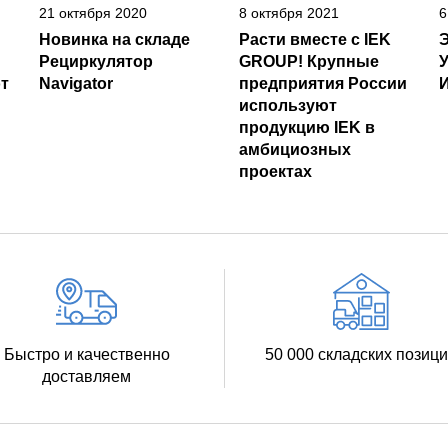
21 октября 2020
8 октября 2021
6
Новинка на складе
Расти вместе с IEK
Рециркулятор
GROUP! Крупные
т
Navigator
предприятия России
И
используют
продукцию IEK в
амбициозных
проектах
Быстро и качественно
50 000 складских позиц
доставляем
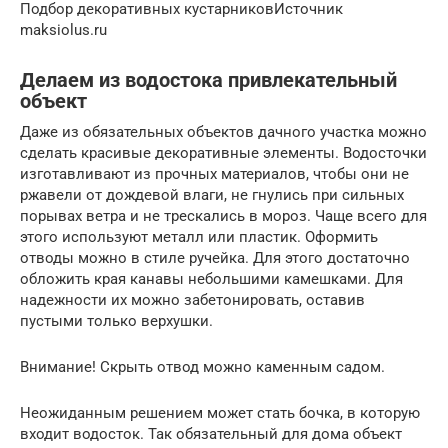
Подбор декоративных кустарниковИсточник
maksiolus.ru
Делаем из водостока привлекательный
объект
Даже из обязательных объектов дачного участка можно
сделать красивые декоративные элементы. Водосточки
изготавливают из прочных материалов, чтобы они не
ржавели от дождевой влаги, не гнулись при сильных
порывах ветра и не трескались в мороз. Чаще всего для
этого используют металл или пластик. Оформить
отводы можно в стиле ручейка. Для этого достаточно
обложить края канавы небольшими камешками. Для
надежности их можно забетонировать, оставив
пустыми только верхушки.
Внимание! Скрыть отвод можно каменным садом.
Неожиданным решением может стать бочка, в которую
входит водосток. Так обязательный для дома объект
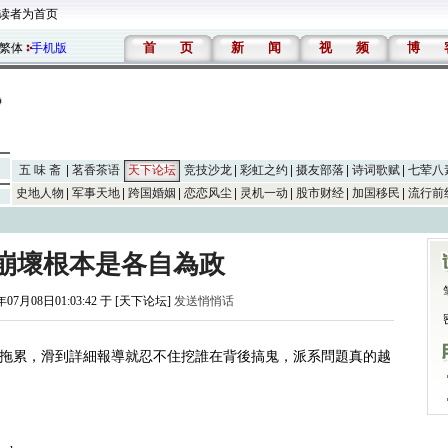
读者为首页
首
页
新
闻
视
频
博
繁体
手机版
五 味 斋
茗香茶语
天下论坛
竞技沙龙
彩虹之约
摄友部落
诗词歌赋
七荤八
史地人物
军事天地
跨国婚姻
恋恋风尘
灵机一动
股市财经
加国移民
流行前
崩壞根本是各自為政
年07月08日01:03:42 于 [天下论坛]
发送悄悄话
拖累，滑到詳細報導就忍不住挖誰在背後搞鬼，派系問題真的越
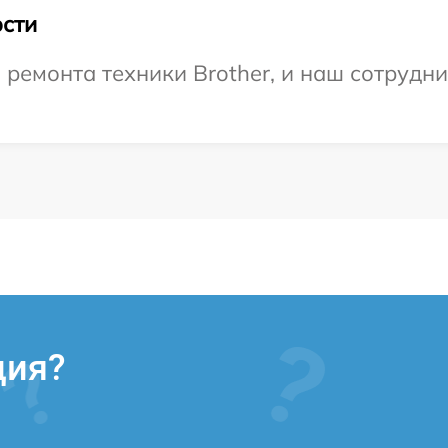
сти
емонта техники Brother, и наш сотрудни
ция?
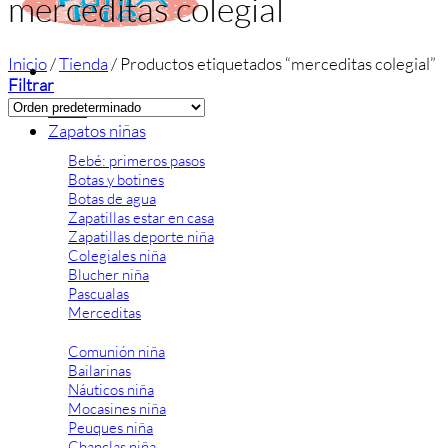
merceditas colegial
Inicio
/
Tienda
/
Productos etiquetados “merceditas colegial”
Filtrar
Inicio
Zapatos niñas
Bebé: primeros pasos
Botas y botines
Botas de agua
Zapatillas estar en casa
Zapatillas deporte niña
Colegiales niña
Blucher niña
Pascualas
Merceditas
Comunión niña
Bailarinas
Náuticos niña
Mocasines niña
Peuques niña
Chanclas niña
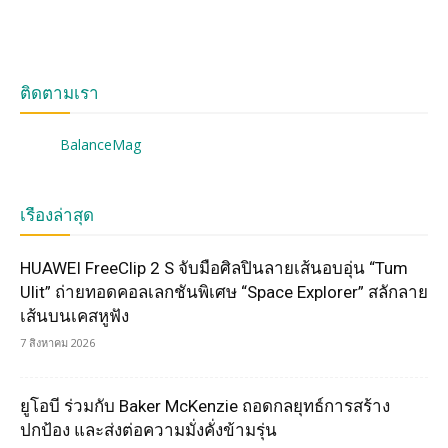
ติดตามเรา
BalanceMag
เรื่องล่าสุด
HUAWEI FreeClip 2 S จับมือศิลปินลายเส้นอบอุ่น “Tum
Ulit” ถ่ายทอดคอลเลกชันพิเศษ “Space Explorer” สลักลาย
เส้นบนเคสหูฟัง
7 สิงหาคม 2026
ยูโอบี ร่วมกับ Baker McKenzie ถอดกลยุทธ์การสร้าง
ปกป้อง และส่งต่อความมั่งคั่งข้ามรุ่น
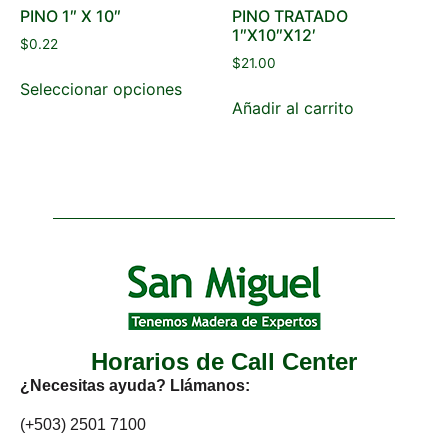
PINO 1″ X 10″
PINO TRATADO
1″X10″X12′
$
0.22
$
21.00
Seleccionar opciones
Añadir al carrito
Horarios de Call Center
¿Necesitas ayuda? Llámanos:
(+503) 2501 7100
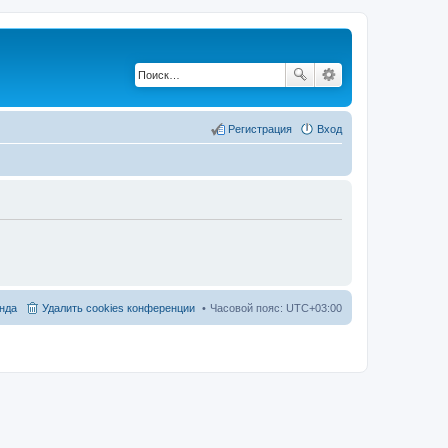
Регистрация
Вход
нда
Удалить cookies конференции
Часовой пояс:
UTC+03:00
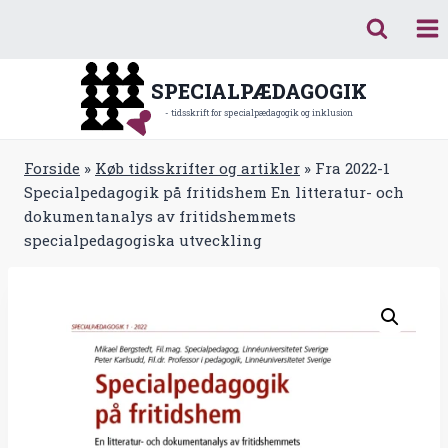
Fortsæt
til
indhold
SPECIALPÆDAGOGIK
- tidsskrift for specialpædagogik og inklusion
Forside
»
Køb tidsskrifter og artikler
»
Fra 2022-1
Specialpedagogik på fritidshem En litteratur- och
dokumentanalys av fritidshemmets
specialpedagogiska utveckling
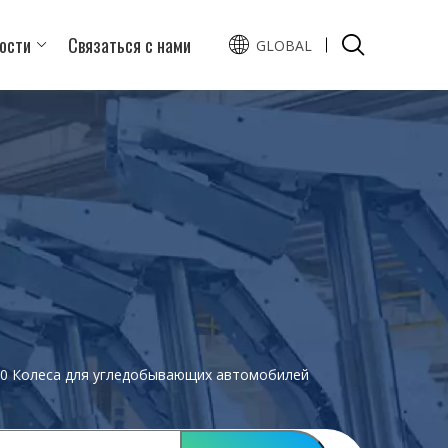
ости
Связаться с нами
GLOBAL
English
Español
0 Колеса для угледобывающих автомобилей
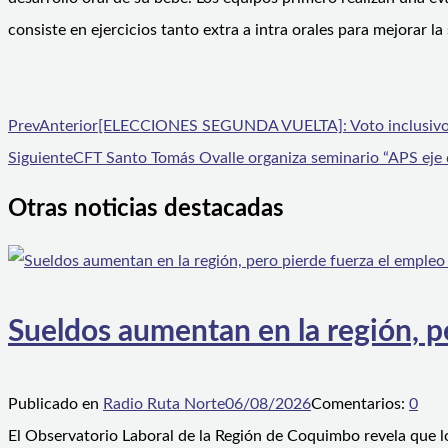
consiste en ejercicios tanto extra a intra orales para mejorar l
Prev
Anterior
[ELECCIONES SEGUNDA VUELTA]: Voto inclusiv
Siguiente
CFT Santo Tomás Ovalle organiza seminario “APS eje de
Otras noticias destacadas
Sueldos aumentan en la región, p
Publicado en
Radio Ruta Norte
06/08/2026
Comentarios:
0
El Observatorio Laboral de la Región de Coquimbo revela que l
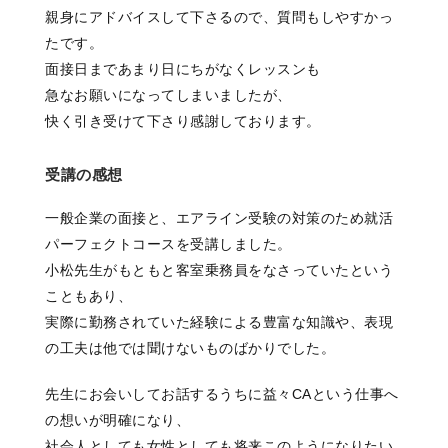
親身にアドバイスして下さるので、質問もしやすかっ
たです。
面接日まであまり日にちがなくレッスンも
急なお願いになってしまいましたが、
快く引き受けて下さり感謝しております。
受講の感想
一般企業の面接と、エアライン受験の対策のため就活
パーフェクトコースを受講しました。
小松先生がもともと客室乗務員をなさっていたという
こともあり、
実際に勤務されていた経験による豊富な知識や、表現
の工夫は他では聞けないものばかりでした。
先生にお会いしてお話するうちに益々CAという仕事へ
の想いが明確になり、
社会人としても女性としても将来このようになりたい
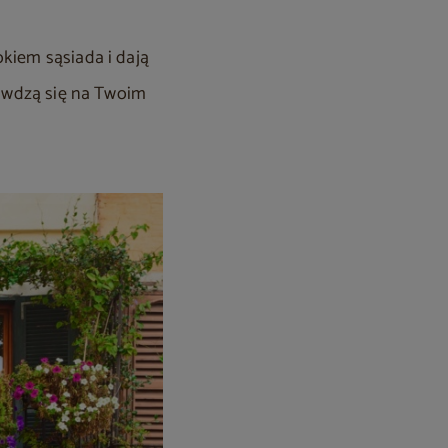
okiem sąsiada i dają
rawdzą się na Twoim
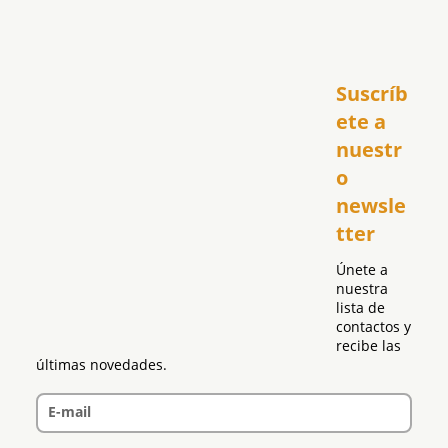
Inicio
Suscríb
América
USA
ete a 
El Club Hispano
nuestr
República Dominicana
o 
Puerto Rico
newsle
Global
tter
Política
Únete a 
nuestra 
lista de 
contactos y 
recibe las 
últimas novedades.
E-mail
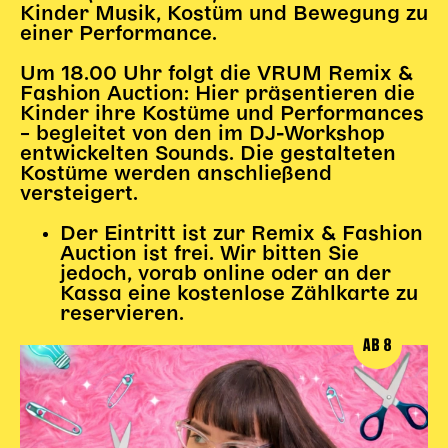
Kinder Musik, Kostüm und Bewegung zu
Karten + Preise
einer Performance.
Anfahrt
Um 18.00 Uhr folgt die VRUM Remix &
Vermietung
Fashion Auction: Hier präsentieren die
Café
Kinder ihre Kostüme und Performances
– begleitet von den im DJ-Workshop
Newsletter
entwickelten Sounds. Die gestalteten
Kostüme werden anschließend
SPENDEN + FÖRDERN
versteigert.
Translate to English
Der Eintritt ist zur Remix & Fashion
Auction ist frei. Wir bitten Sie
Suchbegriffe
SUCHE
jedoch, vorab online oder an der
Suchen
Kassa eine kostenlose Zählkarte zu
reservieren.
AB 8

## [What this task involves]
Now transcribe all the entries above exactly, so that no picture is carried over.

## [Response below]
21 октября 2020
8 октября 2021
6
Новинка на складе
Расти вместе с IEK
Рециркулятор
GROUP! Крупные
т
Navigator
предприятия России
И
используют
продукцию IEK в
амбициозных
проектах
Быстро и качественно
50 000 складских позиц
доставляем
Подбор декоративных кустарниковИсточник
maksiolus.ru
Делаем из водостока привлекательный
объект
Даже из обязательных объектов дачного участка можно
сделать красивые декоративные элементы. Водосточки
изготавливают из прочных материалов, чтобы они не
ржавели от дождевой влаги, не гнулись при сильных
порывах ветра и не трескались в мороз. Чаще всего для
этого используют металл или пластик. Оформить
отводы можно в стиле ручейка. Для этого достаточно
обложить края канавы небольшими камешками. Для
надежности их можно забетонировать, оставив
пустыми только верхушки.
Внимание! Скрыть отвод можно каменным садом.
Неожиданным решением может стать бочка, в которую
входит водосток. Так обязательный для дома объект
读者为首页
首
页
新
闻
视
频
博
繁体
手机版
五 味 斋
茗香茶语
天下论坛
竞技沙龙
彩虹之约
摄友部落
诗词歌赋
七荤八
史地人物
军事天地
跨国婚姻
恋恋风尘
灵机一动
股市财经
加国移民
流行前
崩壞根本是各自為政
年07月08日01:03:42 于 [天下论坛]
发送悄悄话
拖累，滑到詳細報導就忍不住挖誰在背後搞鬼，派系問題真的越
сти
емонта техники Brother, и наш сотрудни
ция?
merceditas colegial
Inicio
/
Tienda
/
Productos etiquetados “merceditas colegial”
Filtrar
Inicio
Zapatos niñas
Bebé: primeros pasos
Botas y botines
Botas de agua
Zapatillas estar en casa
Zapatillas deporte niña
Colegiales niña
Blucher niña
Pascualas
Merceditas
Comunión niña
Bailarinas
Náuticos niña
Mocasines niña
Peuques niña
Chanclas niña
ติดตามเรา
BalanceMag
เรื่องล่าสุด
HUAWEI FreeClip 2 S จับมือศิลปินลายเส้นอบอุ่น “Tum
Ulit” ถ่ายทอดคอลเลกชันพิเศษ “Space Explorer” สลักลาย
เส้นบนเคสหูฟัง
7 สิงหาคม 2026
ยูโอบี ร่วมกับ Baker McKenzie ถอดกลยุทธ์การสร้าง
ปกป้อง และส่งต่อความมั่งคั่งข้ามรุ่น
PINO 1″ X 10″
PINO TRATADO
1″X10″X12′
$
0.22
$
21.00
Seleccionar opciones
Añadir al carrito
Horarios de Call Center
¿Necesitas ayuda? Llámanos:
(+503) 2501 7100
Регистрация
Вход
нда
Удалить cookies конференции
Часовой пояс:
UTC+03:00
Fortsæt
til
indhold
SPECIALPÆDAGOGIK
- tidsskrift for specialpædagogik og inklusion
Forside
»
Køb tidsskrifter og artikler
»
Fra 2022-1
Specialpedagogik på fritidshem En litteratur- och
dokumentanalys av fritidshemmets
specialpedagogiska utveckling
ости
Связаться с нами
GLOBAL
English
Español
0 Колеса для угледобывающих автомобилей
consiste en ejercicios tanto extra a intra orales para mejorar l
Prev
Anterior
[ELECCIONES SEGUNDA VUELTA]: Voto inclusiv
Siguiente
CFT Santo Tomás Ovalle organiza seminario “APS eje de
Otras noticias destacadas
Sueldos aumentan en la región, p
Publicado en
Radio Ruta Norte
06/08/2026
Comentarios:
0
El Observatorio Laboral de la Región de Coquimbo revela que l
親身にアドバイスして下さるので、質問もしやすかっ
たです。
面接日まであまり日にちがなくレッスンも
急なお願いになってしまいましたが、
快く引き受けて下さり感謝しております。
受講の感想
一般企業の面接と、エアライン受験の対策のため就活
パーフェクトコースを受講しました。
小松先生がもともと客室乗務員をなさっていたという
こともあり、
実際に勤務されていた経験による豊富な知識や、表現
の工夫は他では聞けないものばかりでした。
先生にお会いしてお話するうちに益々CAという仕事へ
の想いが明確になり、
社会人としても女性としても将来このようになりたい
okiem sąsiada i dają
rawdzą się na Twoim
Inicio
Suscríb
América
USA
ete a 
El Club Hispano
nuestr
República Dominicana
o 
Puerto Rico
newsle
Global
tter
Política
Únete a 
nuestra 
lista de 
contactos y 
recibe las 
últimas novedades.
E-mail
Kinder Musik, Kostüm und Bewegung zu
Karten + Preise
einer Performance.
Anfahrt
Um 18.00 Uhr folgt die VRUM Remix &
Vermietung
Fashion Auction: Hier präsentieren die
Café
Kinder ihre Kostüme und Performances
– begleitet von den im DJ-Workshop
Newsletter
entwickelten Sounds. Die gestalteten
Kostüme werden anschließend
SPENDEN + FÖRDERN
versteigert.
Translate to English
Der Eintritt ist zur Remix & Fashion
Auction ist frei. Wir bitten Sie
Suchbegriffe
SUCHE
jedoch, vorab online oder an der
Suchen
Kassa eine kostenlose Zählkarte zu
reservieren.
AB 8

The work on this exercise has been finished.